→ WHAT THE TASK REQUIRES
Once the line with "At what (x,y)" is found, write it out along with every line after it, exactly, up to the last line of the entries below. Exclude pictures.

********

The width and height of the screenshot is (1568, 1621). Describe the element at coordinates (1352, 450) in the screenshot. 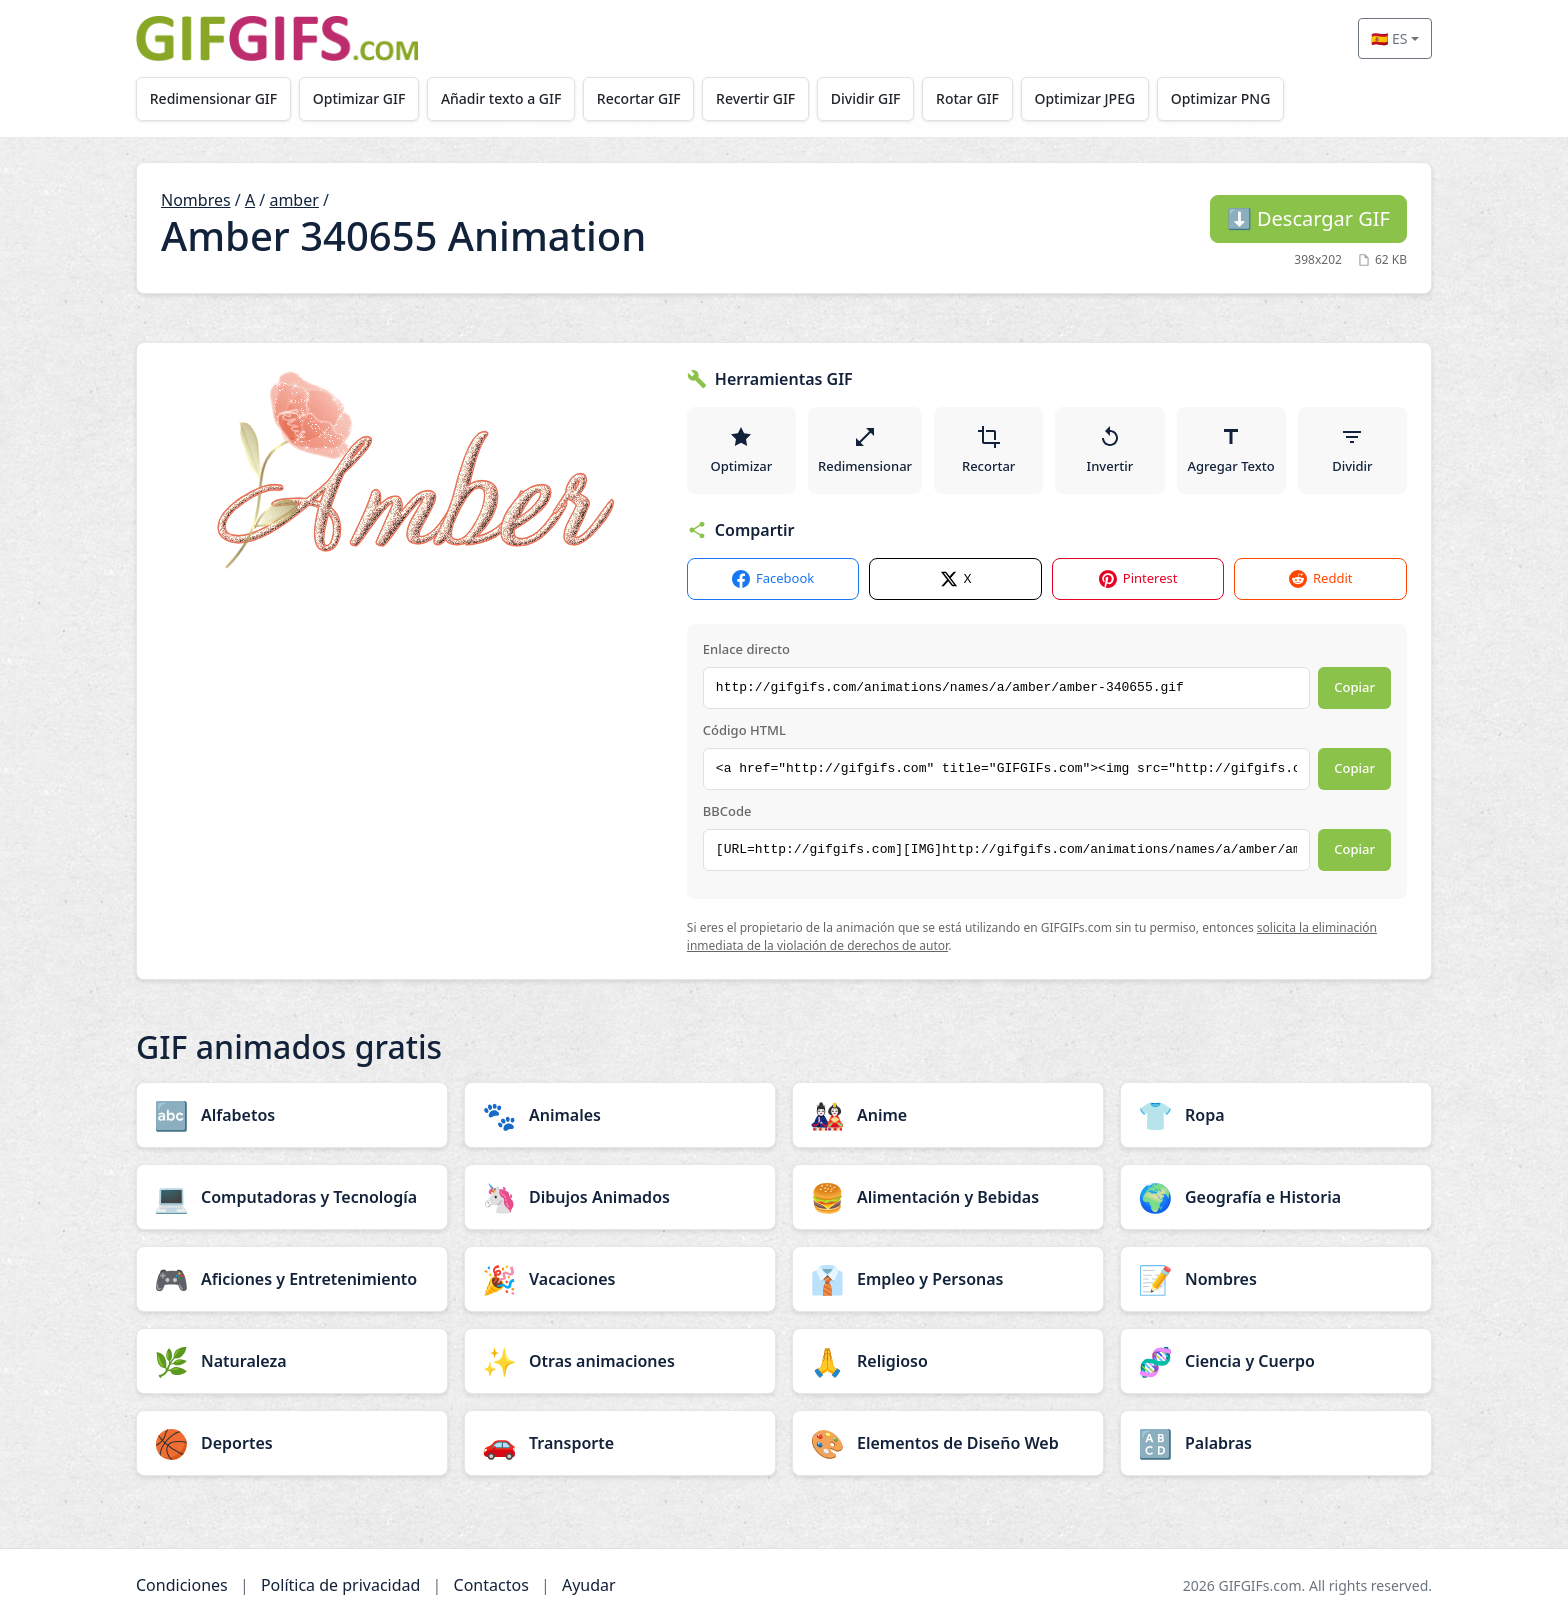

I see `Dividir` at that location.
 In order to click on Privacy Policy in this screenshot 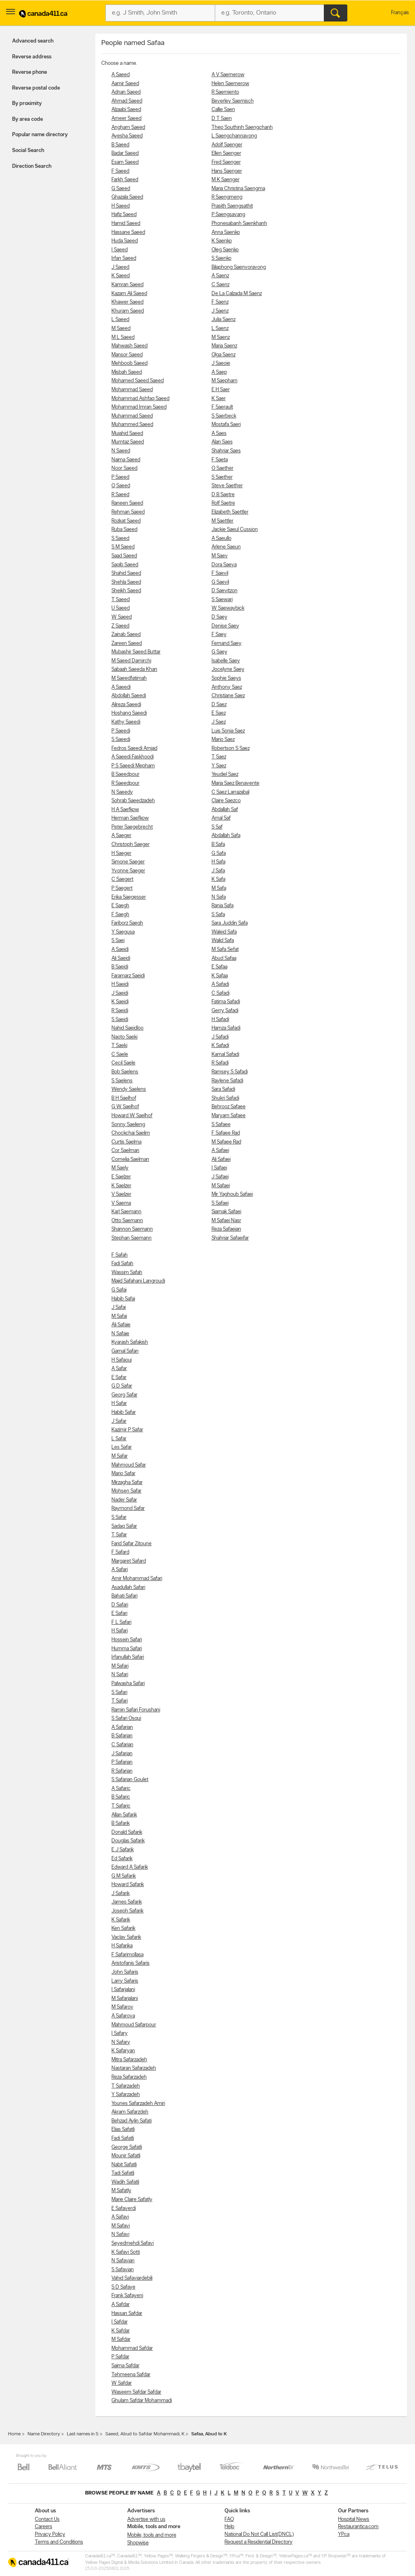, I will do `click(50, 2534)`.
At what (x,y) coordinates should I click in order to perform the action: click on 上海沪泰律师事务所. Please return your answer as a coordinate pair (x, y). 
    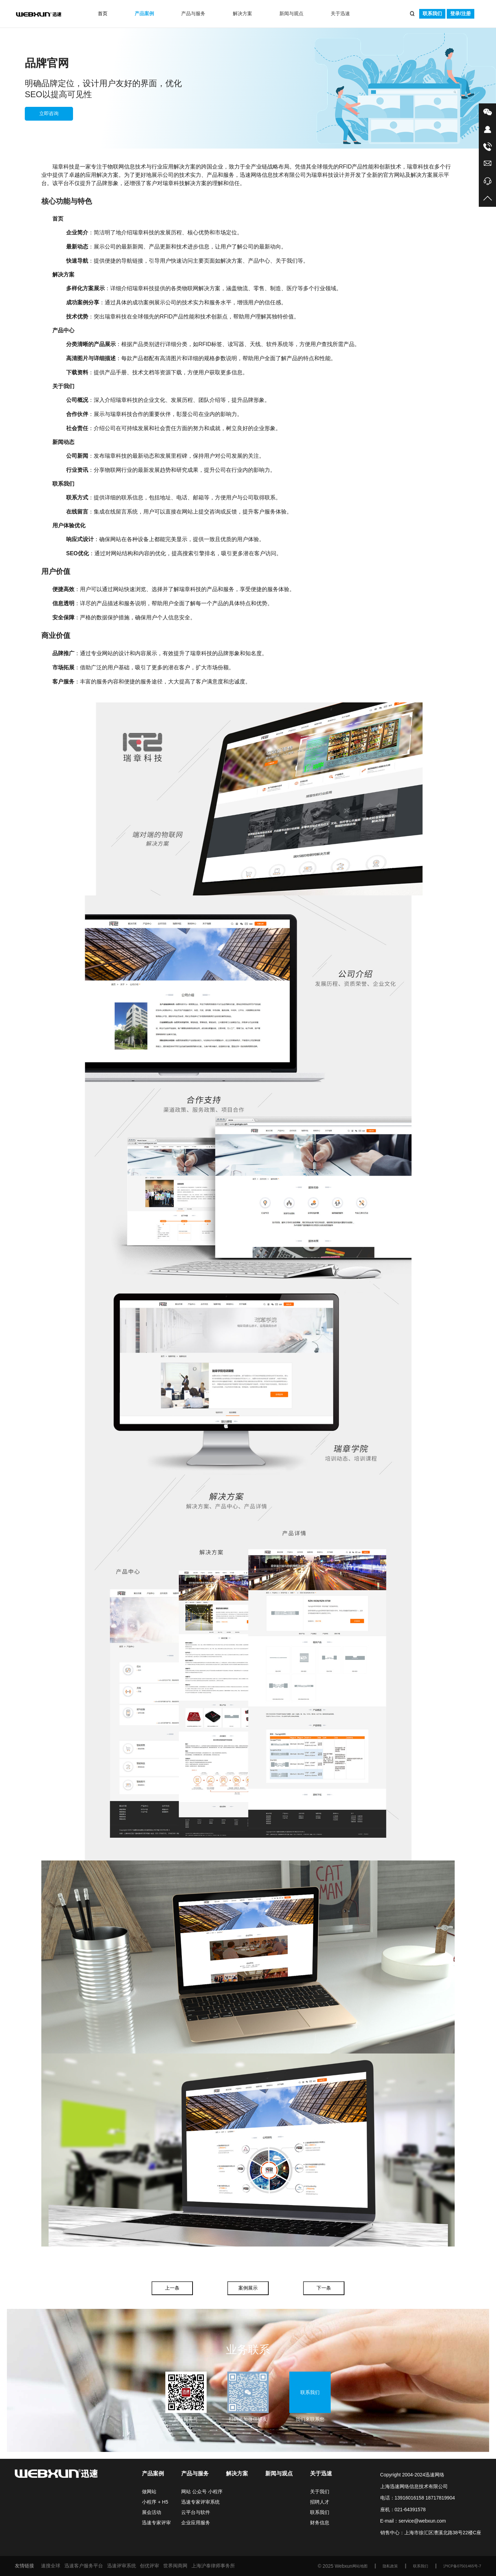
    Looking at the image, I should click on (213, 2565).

********

→ EXERCISE SOLUTION
At what (x,y) coordinates should I click in order to perform the action: click on 上海沪泰律师事务所. Please return your answer as a coordinate pair (x, y). 
    Looking at the image, I should click on (213, 2565).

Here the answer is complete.